Intoxicated with joy and awash in relief, James walked through the corridors, surrounded by close friends, Nike executives and business associates. Maverick Carter, his business manager and longtime friend, wore a Witness T-shirt. James' mother, Gloria, also was on hand.

"The fact that I have a family, a fiancée, two kids, supporting cast, supporting family - it took me to go all the way to the top and then hit rock bottom, basically, to realize what I needed to do as a professional athlete and as a person," James said.

The Thunder had no answer for James. He was unguardable in the low post. The Thunder had trouble stopping James when he drove to the basket. His passing skills left the Thunder scrambling to defend an open shooter. And true to Spoelstra's words, James defended every position on the court - center, power forward, small forward, shooting guard and point guard.

"When you get to know LeBron, you don't understand why he was such a lightning rod for the criticism, and all of just the incessant critiques about a player who embodies all the qualities you want of a champion," Spoelstra said.

But James in last year's Finals against the Dallas Mavericks and James this year against the Thunder wasn't the same player. He replaced apprehension and uncertainty with confidence and assertiveness.

"The best thing that happened to me last year was us losing the Finals. And me playing the way I played, it was the best thing to ever happen to me in my career because basically, I got back to the basics," James said. "It humbled me. I knew what it was going to have to take, and I was going to have to change as a basketball player and I was going to have to change as a person to get what I wanted."\

Wade, James' good friend, got a glimpse of what was to come at a team meeting at the start of the season.

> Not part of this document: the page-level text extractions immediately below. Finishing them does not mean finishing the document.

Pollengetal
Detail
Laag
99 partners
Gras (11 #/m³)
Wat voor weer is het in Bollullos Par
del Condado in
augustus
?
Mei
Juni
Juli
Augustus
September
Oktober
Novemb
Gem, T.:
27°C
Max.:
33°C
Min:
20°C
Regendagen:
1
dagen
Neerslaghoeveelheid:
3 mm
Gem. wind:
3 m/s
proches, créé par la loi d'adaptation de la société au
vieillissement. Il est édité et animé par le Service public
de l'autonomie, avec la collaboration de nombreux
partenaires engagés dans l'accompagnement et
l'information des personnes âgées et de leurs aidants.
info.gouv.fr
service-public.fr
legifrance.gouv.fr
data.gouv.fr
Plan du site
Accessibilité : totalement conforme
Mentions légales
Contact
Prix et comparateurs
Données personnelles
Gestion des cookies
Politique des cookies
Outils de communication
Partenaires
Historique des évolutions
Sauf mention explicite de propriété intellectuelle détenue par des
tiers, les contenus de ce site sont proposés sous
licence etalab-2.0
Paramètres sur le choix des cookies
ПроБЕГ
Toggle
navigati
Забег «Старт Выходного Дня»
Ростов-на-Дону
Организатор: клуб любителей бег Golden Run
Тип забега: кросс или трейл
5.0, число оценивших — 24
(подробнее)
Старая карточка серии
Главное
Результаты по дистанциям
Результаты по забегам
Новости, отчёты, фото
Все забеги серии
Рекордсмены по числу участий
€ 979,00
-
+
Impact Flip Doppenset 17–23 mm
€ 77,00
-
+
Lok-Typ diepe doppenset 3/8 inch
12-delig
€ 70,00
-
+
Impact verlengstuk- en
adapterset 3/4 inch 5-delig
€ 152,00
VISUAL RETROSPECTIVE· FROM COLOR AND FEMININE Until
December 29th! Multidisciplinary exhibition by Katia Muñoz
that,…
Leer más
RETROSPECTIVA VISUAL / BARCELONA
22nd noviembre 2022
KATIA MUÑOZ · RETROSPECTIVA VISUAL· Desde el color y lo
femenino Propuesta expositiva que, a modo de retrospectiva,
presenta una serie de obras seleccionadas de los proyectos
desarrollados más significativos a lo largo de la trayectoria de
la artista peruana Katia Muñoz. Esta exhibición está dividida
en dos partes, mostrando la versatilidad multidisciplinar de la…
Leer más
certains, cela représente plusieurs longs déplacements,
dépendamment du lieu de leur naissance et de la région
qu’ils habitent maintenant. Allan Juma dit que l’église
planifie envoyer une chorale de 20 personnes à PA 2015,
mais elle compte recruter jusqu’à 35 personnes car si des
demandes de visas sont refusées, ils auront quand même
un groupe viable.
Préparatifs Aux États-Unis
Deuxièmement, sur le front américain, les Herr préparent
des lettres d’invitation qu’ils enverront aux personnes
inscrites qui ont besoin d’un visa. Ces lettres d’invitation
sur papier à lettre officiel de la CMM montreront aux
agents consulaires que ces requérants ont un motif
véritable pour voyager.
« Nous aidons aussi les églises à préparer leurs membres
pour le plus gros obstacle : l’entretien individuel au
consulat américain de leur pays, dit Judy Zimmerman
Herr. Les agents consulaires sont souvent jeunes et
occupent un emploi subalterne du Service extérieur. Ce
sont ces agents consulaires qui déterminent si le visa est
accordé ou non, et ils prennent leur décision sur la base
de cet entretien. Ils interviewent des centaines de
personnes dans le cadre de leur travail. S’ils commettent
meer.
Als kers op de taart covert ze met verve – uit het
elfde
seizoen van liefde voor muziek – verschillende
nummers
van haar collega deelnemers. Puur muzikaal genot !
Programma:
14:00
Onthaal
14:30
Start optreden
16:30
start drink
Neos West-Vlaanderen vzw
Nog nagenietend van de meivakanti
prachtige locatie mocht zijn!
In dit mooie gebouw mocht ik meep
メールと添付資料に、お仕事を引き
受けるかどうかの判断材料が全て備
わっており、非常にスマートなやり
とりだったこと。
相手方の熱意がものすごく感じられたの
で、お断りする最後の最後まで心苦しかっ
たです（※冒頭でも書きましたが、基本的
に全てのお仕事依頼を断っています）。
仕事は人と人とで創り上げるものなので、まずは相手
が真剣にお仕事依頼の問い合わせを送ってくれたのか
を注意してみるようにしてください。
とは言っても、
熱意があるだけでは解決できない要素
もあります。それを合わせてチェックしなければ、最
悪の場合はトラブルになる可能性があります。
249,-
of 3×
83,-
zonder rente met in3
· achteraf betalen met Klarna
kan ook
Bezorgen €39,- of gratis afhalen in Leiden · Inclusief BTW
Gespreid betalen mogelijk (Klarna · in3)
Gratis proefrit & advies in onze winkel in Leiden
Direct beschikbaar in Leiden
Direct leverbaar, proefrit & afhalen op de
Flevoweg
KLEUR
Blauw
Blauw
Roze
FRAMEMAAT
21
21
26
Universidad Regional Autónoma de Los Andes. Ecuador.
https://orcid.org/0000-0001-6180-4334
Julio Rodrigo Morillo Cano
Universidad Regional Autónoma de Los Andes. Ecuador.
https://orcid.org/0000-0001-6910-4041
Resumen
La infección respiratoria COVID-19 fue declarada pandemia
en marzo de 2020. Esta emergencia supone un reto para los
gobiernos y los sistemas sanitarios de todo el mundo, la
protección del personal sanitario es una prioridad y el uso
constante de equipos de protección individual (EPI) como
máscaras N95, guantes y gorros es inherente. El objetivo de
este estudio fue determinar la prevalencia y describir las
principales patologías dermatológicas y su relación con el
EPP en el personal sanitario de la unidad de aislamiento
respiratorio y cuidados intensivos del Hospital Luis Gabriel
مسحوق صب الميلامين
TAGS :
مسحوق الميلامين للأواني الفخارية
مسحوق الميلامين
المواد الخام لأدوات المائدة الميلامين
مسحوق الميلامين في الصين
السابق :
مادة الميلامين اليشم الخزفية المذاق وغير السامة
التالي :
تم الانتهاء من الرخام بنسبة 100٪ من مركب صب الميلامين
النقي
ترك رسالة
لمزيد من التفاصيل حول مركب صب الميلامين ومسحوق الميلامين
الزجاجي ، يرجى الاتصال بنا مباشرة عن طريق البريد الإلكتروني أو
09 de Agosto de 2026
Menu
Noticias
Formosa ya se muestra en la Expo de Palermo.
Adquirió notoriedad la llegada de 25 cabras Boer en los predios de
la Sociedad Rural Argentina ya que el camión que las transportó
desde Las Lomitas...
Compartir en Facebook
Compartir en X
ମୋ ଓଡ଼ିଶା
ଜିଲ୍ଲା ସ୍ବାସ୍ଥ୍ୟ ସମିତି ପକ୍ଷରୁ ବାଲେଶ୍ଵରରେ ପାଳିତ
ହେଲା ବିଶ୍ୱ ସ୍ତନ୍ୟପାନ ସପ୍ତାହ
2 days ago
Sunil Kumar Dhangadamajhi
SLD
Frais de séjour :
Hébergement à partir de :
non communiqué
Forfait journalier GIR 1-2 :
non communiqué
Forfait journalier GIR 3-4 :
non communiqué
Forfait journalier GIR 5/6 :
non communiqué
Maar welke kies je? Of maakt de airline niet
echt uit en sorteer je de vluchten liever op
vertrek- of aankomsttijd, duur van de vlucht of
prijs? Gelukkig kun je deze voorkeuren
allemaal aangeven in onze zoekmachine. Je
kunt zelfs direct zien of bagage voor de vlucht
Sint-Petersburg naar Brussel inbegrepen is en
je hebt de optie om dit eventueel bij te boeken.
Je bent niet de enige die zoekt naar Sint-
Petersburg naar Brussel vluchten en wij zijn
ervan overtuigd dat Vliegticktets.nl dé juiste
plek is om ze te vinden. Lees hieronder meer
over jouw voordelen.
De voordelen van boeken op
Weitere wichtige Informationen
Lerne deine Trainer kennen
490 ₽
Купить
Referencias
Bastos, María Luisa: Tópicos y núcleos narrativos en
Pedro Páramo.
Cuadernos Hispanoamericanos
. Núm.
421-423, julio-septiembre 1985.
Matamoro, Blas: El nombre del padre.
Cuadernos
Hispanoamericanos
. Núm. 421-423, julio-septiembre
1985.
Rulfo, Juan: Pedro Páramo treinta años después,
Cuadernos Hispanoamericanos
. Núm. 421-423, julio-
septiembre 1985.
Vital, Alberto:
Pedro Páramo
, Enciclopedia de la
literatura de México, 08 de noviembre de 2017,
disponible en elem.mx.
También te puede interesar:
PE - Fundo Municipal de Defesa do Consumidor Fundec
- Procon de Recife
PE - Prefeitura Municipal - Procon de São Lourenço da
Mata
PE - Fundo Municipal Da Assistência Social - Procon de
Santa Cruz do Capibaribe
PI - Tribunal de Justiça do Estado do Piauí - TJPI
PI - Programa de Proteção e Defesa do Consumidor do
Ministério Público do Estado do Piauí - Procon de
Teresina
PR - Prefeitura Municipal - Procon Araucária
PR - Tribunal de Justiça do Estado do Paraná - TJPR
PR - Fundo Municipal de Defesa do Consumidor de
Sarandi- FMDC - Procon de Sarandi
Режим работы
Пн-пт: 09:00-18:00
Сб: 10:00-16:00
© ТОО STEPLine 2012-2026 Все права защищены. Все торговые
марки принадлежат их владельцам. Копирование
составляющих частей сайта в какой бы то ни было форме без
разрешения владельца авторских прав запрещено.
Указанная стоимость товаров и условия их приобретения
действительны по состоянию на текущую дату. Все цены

"For the first time I heard LeBron James open up, and he kind of let us in on what it's like to be LeBron James," Wade said. "None of us really know. I said, as one of his close friends, I said, 'Wow, I don't deal with that, and I deal with a lot.'

"So to be here, man, and see him get his first championship, I'm so happy for him. I don't know if I could be happy for another guy, another man to succeed in life as I am for him."
Rarely has James been so introspective. As the regular season opened, he began revealing bits of himself that he didn't like about last season. Tiny mea culpas here and there. Maybe leaving the Cleveland Cavaliers the way he did wasn't the best idea.

He embraced the villain's role last season, a mistake he later admitted. He acknowledged he didn't play well in last year's Finals and let his teammates down.

He didn't let anyone down on or off the court this season.
"Everything that went along with me being a high school prodigy when I was 16 and on the cover of Sports Illustrated, to being drafted and having to be the face of a franchise, everything that came with it, I had to deal with and I had to learn through it," James said. "No one had went through that journey, so I had to learn on my own. All the ups and downs, everything that came along with it, I had to basically figure it out on my own."
In the face of hypercriticism - some of it fair, some not - James delivered when so many questioned if he ever would. Or could.

"He's gotten so much crap and he doesn't deserve it," Arison said. "Man I hope, I hope that people realize that he's a special, special talent that people should enjoy. I don't care where they live in the country, in the world, they should enjoy his special talents because he is a special player."

James left his postgame news conference shortly after 1 a.m. ET - he and Spoelstra hugged again, James on his way off the podium, the coach on his way up.

Next stop for James, he said, would be the shower.

He had the championship trophy in one arm, the Finals MVP award in the other.